Motor Function Restoration by Epidural Electrical Stimulation

Epidural electrical stimulation (EES) of the spinal cord is a promising neuromodulation strategy that has been shown to facilitate locomotion in animal models of spinal cord injury (SCI) and of Parkinson’s disease (PD)1,2, and to a limited extent to humans patients with paraplegia3. Despite these promising results, the mechanisms through which EES facilitates motor control remain largely unknown, even though this understanding is essential for the translation of this paradigm into a viable clinical application.

In collaboration with the Courtine-lab, we work towards identifying these mechanisms by combining computational modelling and experimental procedures in rodents, non-human primates and human subjects4,5. Our final goal is to take advantage of the gained mechanistic understanding to optimize current EES strategies and to promote the clinical translation of this intervention.

Mechanisms underlying species-specific responses to electrical spinal cord stimulation

We are currently studying the mechanisms underlying species-specific responses to EES in order to boost the limited efficacy of EES strategies developed in rodents for human applications. Using computer simulations, we showed that EES recruits the large proprioceptive afferents entering into the spinal cord from the dorsal roots, both in rodents and in humans. However, while we found that in rodents continuous EES increases the overall firing rate of the afferent fibers without disrupting the carried sensory information, in humans, simulations showed that EES interferes with the natural flow of sensory information. Consequently, we showed that continuous EES disrupts the modulation of proprioceptive feedback circuits in humans, strongly diminishing the facilitation of movements induced by this neuromodulation strategy. We are currently exploiting our computational framework to develop novel stimulation strategies that may remedy the disruption of sensorimotor circuits natural modulation, thus boosting the therapeutic efficacy of EES in humans.

Subject-Dependent Spatiotemporal Electrical Neuromodulation Algorithm

Locomotion is a basic motor activity that requires the coordination of many limb and trunk muscles. Muscle activatio­n is a reflection of α -motoneurons firing on the spinal cord. The activation of α -motoneurons during locomotor tasks seems to occur in bursts at discrete times, which depend on the speed and on limb loading. Recently, it has been shown in rats and monkeys that epidural electrical spinal cord stimulation (EES) can modulate the α -motoneuron activation and therefore replicate the healthy activation during locomotion.

To further reap the therapeutic benefits of spatiotemporal EES, it may be possible to improve the manner in which it is calibrated. The goal of the project is to design a subject-dependent spinal cord stimulation strategy based on α -motoneuron activation modulation to restore locomotor tasks in subjects with motor impairments.

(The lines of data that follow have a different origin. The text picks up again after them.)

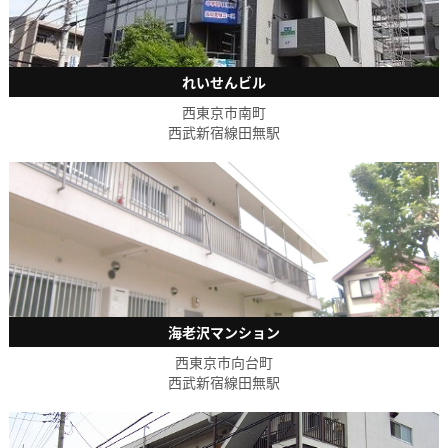
れいせんビル
西東京市南町
西武新宿線田無駅
海老沢マンション
西東京市向台町
西武新宿線田無駅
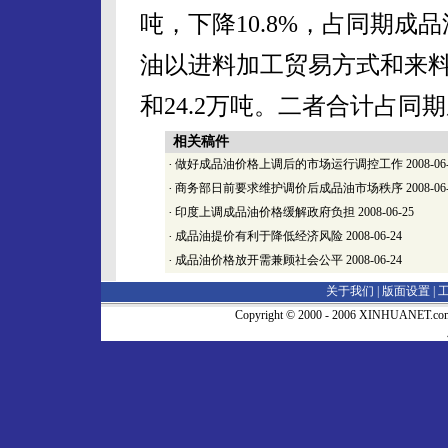
吨，下降10.8%，占同期成
油以进料加工贸易方式和来料加
和24.2万吨。二者合计占同期
相关稿件
·
做好成品油价格上调后的市场运行调控工作
2008-06
·
商务部日前要求维护调价后成品油市场秩序
2008-06
·
印度上调成品油价格缓解政府负担
2008-06-25
·
成品油提价有利于降低经济风险
2008-06-24
·
成品油价格放开需兼顾社会公平
2008-06-24
关于我们 |
版面设置
|
Copyright © 2000 - 2006 XINHUA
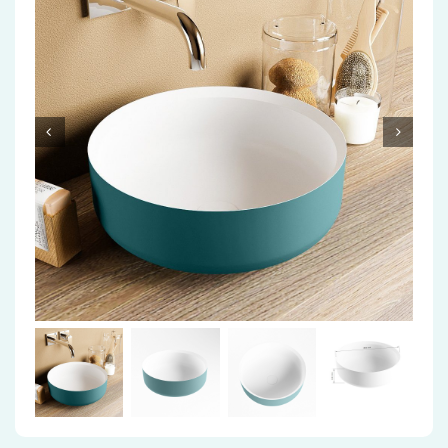
Accessoires
Installatiemateriaal
Klimaatbeheersing
PVC
Tegels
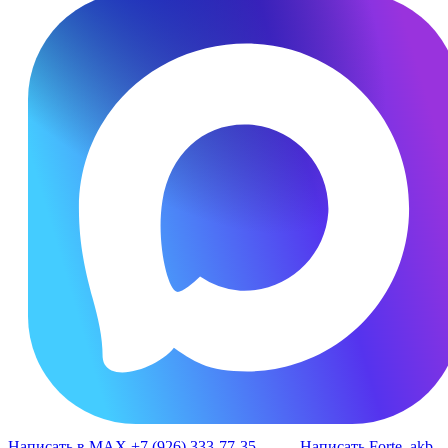
Написать в MAX +7 (926) 333-77-35
Написать Forte_akb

The described algorithm is extremely versatile and translatable among diseases or injuries that cause locomotor disorders, such as spinal cord injury or Parkinson disease.

References:

  1. Van den Brand, R. et al. Restoring Voluntary Control of Locomotion after Paralyzing Spinal Cord Injury. Science 336, 1182–1185 (2012).
  2. Capogrosso, M. et al. A brain–spine interface alleviating gait deficits after spinal cord injury in primates. Nature Publishing Group 539, 284–288 (2016).
  3. Angeli, C. A., Edgerton, V. R., Gerasimenko, Y. P. & Harkema, S. J. Altering spinal cord excitability enables voluntary movements after chronic complete paralysis in humans. Brain 137, 1394–1409 (2014).
  4. Capogrosso, M. et al. A computational model for epidural electrical stimulation of spinal sensorimotor circuits. J. Neurosci. 33, 19326–19340 (2013).
  5. Moraud, E. M. et al. Mechanisms Underlying the Neuromodulation of Spinal Circuits for Correcting Gait and Balance Deficits after Spinal Cord Injury. Neuron 89, 814–828 (2016).